Background information
- Origin: Nottingham, England
- Genres: Free improvisation
- Years active: 1990–1999; 2007–present
- Members: Stream Angel Stuart Arnot Stanley Bad Martin Bizarro Andie Brown Seth Cooke Gaving Christy Andrea Fletcher Andrew Fletcher Megan Fletcher-Cutts Pete Herring Stewart Keith Simon Morris Simon Murphy Richard Thomas Chloe Wallace Karl Waugh Gardyloo SPeW Calum F Kerr Jonas Golland Dolly Dollycore Emu Extraordinare Tim Drage "Bonkers" Kev Nickells Max Leonard Hitchings David Shewry Andrew Locke Marc Vaulbert de Chantilly Carlos Ferrao Lara Pearl Lydia Morgan Dan Spicer (in denial) Dunrobin Dobbin Matthew Lee Knowles Zali Krishna Megan Alodon Phillip Raymond Goodman Tim Flitcroft Charlie Wheatley James Wise Tina Hibbins Lisa McKendric James shearman
- Past members: Andy Anderson John Aziz Tim Barker Neil Campbell Michael Canning Gavin Christy Sophie Cooper Jean-Emmanuel Dubois Vince Earimal Sticky Foster Ginge Attridge Stewart Greenwood Dave Higginson John Hedley Mick Horton Billy MacLennan Irvine Joincey Julie Kjær David Large Dr Neil Lent (a.k.a. Lenty) Niggle Verity Spott Rafe Ozimek Neal Pates Greta Pistaceci Jim Plaistow Barry Rothery Sarah Attridge Matt Scott Isabel Scum-Plotter Geoffrey Sick Phil Todd Richard Thomas Dave Walters Simon Wickham-Smith Michael Gillham Mike Vest Murray Ward Andrew Williams Richard Youngs

= A Band =

British musical collective

The A Band are a British musical collective formed in Nottingham in the late 1980s. In 2005, The Wire compared the band's importance to that of AMM and SME, and noted their lack of musical training.

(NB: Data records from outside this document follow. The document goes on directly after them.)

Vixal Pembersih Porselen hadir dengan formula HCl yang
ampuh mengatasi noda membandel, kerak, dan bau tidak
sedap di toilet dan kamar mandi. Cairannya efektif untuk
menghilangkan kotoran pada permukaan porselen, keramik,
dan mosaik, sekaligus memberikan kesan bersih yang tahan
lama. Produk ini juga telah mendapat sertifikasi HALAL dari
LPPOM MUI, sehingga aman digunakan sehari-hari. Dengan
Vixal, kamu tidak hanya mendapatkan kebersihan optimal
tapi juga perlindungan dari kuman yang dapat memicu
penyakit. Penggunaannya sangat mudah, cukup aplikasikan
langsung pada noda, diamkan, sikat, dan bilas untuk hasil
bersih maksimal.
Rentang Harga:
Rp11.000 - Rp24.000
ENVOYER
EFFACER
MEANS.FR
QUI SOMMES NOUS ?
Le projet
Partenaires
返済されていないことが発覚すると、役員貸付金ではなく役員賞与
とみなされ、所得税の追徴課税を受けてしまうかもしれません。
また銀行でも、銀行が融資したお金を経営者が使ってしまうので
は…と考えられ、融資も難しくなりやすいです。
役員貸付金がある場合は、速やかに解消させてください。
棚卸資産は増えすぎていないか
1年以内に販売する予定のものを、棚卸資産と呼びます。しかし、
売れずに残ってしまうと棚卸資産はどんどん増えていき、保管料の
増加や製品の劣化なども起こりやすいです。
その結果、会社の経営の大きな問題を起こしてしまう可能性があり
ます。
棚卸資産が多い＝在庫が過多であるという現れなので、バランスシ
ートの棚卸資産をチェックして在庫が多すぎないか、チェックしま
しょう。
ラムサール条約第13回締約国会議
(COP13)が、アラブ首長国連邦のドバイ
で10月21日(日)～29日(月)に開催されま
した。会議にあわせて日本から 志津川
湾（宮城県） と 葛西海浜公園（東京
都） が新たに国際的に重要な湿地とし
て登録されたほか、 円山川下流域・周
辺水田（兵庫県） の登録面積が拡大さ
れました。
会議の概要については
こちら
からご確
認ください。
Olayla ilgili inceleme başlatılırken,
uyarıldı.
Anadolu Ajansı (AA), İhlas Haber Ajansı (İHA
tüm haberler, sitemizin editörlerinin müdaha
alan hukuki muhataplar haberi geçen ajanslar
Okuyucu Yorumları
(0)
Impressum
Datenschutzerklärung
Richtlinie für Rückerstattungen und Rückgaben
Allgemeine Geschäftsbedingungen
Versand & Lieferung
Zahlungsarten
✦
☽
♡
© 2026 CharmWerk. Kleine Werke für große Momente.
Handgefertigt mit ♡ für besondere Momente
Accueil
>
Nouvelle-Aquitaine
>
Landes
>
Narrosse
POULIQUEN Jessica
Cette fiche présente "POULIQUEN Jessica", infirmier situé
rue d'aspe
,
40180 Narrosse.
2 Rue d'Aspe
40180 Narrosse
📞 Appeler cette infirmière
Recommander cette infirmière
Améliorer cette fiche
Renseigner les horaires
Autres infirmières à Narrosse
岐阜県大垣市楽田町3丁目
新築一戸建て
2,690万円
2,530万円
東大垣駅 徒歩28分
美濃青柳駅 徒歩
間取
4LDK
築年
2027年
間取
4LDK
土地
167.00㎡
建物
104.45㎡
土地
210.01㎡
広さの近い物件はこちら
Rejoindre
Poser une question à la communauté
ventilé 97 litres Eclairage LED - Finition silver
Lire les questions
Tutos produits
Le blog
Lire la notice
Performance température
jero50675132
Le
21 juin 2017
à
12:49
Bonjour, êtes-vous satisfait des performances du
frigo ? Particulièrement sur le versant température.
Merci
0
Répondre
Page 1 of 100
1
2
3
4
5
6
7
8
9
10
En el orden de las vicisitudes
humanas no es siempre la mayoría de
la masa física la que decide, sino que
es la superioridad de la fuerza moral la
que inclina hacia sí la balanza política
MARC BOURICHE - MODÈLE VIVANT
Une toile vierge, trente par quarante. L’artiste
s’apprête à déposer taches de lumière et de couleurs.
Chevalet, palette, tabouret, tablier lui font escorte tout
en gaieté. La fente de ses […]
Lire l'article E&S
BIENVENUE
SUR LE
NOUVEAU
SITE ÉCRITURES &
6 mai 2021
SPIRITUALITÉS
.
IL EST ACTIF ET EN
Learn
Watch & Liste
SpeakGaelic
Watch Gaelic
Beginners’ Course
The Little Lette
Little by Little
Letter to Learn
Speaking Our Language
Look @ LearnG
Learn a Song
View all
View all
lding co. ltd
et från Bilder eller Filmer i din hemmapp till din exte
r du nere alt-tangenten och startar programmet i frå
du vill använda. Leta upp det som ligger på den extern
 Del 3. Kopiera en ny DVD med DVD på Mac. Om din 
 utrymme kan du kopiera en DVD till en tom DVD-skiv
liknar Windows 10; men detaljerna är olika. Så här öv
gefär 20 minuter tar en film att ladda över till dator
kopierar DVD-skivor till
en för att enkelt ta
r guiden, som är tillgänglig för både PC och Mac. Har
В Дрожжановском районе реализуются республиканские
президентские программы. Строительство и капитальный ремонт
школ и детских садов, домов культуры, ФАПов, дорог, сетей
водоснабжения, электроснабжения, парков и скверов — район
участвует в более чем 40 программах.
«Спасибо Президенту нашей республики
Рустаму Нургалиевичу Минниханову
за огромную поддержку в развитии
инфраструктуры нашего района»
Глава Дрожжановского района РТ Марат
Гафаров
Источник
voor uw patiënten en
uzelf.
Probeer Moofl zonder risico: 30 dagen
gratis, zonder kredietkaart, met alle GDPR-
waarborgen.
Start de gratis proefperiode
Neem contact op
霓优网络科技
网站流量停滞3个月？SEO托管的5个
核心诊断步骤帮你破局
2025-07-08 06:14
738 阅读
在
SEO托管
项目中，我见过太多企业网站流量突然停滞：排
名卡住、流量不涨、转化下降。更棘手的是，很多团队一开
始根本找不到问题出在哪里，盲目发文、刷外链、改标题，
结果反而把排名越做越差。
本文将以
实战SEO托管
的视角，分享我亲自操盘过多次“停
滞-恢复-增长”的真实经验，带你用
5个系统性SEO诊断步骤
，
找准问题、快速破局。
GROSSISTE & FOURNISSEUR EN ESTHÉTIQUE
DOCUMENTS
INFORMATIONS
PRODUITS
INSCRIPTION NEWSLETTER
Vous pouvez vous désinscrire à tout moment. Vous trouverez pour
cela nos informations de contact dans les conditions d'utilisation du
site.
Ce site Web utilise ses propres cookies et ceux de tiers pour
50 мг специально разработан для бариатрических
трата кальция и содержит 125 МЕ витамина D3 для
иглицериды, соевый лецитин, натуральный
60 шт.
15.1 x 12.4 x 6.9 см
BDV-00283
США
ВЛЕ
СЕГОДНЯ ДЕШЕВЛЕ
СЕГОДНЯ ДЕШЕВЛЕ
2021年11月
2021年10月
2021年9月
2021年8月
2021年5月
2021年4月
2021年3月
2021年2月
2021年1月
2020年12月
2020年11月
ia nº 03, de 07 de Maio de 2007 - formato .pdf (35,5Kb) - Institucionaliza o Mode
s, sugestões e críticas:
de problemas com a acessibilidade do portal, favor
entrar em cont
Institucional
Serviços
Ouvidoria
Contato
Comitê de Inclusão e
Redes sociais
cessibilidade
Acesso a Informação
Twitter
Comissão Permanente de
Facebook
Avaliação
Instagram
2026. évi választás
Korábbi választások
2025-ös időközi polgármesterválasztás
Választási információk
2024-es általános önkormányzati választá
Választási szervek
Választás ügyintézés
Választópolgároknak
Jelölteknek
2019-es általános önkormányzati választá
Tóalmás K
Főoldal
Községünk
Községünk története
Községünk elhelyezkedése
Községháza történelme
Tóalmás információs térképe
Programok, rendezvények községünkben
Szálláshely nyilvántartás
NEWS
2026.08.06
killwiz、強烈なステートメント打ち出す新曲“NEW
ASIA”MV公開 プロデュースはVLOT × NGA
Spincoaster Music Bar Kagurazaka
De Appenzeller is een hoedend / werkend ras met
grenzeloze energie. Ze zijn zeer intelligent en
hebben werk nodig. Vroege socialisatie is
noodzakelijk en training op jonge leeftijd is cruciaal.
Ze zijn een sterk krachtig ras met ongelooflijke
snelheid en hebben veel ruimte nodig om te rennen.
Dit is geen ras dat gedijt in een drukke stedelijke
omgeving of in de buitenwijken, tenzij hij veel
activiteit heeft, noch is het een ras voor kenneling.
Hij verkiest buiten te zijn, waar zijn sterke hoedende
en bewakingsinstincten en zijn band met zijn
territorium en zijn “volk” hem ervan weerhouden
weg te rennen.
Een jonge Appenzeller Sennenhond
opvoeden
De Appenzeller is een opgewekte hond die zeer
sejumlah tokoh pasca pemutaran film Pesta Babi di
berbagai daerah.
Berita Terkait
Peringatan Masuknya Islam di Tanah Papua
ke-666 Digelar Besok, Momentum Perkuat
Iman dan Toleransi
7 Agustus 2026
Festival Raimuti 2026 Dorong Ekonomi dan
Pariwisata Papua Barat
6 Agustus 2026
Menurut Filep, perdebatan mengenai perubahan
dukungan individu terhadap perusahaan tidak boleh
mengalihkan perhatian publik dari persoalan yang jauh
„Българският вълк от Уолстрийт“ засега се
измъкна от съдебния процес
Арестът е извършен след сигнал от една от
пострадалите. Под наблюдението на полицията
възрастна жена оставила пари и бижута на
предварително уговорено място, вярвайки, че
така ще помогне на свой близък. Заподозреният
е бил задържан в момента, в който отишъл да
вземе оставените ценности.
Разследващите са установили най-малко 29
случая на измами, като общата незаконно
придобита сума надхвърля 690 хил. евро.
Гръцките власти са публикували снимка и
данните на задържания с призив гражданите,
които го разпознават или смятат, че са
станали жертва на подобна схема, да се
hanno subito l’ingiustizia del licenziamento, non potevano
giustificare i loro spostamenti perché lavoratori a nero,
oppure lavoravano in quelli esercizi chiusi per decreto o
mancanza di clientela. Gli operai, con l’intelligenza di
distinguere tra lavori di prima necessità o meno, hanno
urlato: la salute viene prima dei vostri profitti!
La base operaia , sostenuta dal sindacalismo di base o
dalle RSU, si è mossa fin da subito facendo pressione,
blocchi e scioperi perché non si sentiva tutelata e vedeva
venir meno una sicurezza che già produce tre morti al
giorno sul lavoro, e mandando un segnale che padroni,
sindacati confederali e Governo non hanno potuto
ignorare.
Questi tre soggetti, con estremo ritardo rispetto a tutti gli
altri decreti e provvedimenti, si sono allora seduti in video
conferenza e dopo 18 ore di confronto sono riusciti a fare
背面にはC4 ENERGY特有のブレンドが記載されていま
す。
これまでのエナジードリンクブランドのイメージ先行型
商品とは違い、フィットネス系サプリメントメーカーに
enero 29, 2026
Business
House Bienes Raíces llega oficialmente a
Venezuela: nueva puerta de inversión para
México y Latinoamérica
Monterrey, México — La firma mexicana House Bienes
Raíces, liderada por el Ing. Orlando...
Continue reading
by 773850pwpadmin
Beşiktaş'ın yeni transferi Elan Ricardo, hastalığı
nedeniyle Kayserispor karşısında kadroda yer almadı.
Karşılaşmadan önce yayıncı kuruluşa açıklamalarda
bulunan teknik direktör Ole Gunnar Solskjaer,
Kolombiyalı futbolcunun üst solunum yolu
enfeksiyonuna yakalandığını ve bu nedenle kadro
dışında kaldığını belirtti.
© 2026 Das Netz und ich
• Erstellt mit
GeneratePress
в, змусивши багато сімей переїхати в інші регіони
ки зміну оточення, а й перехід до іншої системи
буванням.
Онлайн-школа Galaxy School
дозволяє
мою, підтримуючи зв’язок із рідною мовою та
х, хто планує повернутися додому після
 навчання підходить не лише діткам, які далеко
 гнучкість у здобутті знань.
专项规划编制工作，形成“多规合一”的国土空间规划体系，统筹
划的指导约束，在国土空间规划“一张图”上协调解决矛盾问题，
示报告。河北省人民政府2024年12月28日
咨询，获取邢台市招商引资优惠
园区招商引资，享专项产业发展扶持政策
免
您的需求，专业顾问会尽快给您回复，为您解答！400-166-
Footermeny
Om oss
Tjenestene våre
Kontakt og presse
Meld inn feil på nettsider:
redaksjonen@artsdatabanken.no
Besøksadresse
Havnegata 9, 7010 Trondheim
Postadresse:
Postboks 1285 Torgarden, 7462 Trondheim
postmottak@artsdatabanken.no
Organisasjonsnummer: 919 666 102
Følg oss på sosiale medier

The line-up of the group has never been fixed. New members are always invited to join the band.

==History==

Some of the early A Band members had previously recorded material in the 1980s as Well Crucial, a group scattered across the UK and, in some cases, collaborating by post. A core of members was based in Kettering, Northamptonshire around Neil Campbell, Stewart Keith and Stream Angel, with other contributions by Richard Youngs. However, by 1990 these members had moved to Nottingham and the focus shifted there, with Well Crucial effectively ceasing to be.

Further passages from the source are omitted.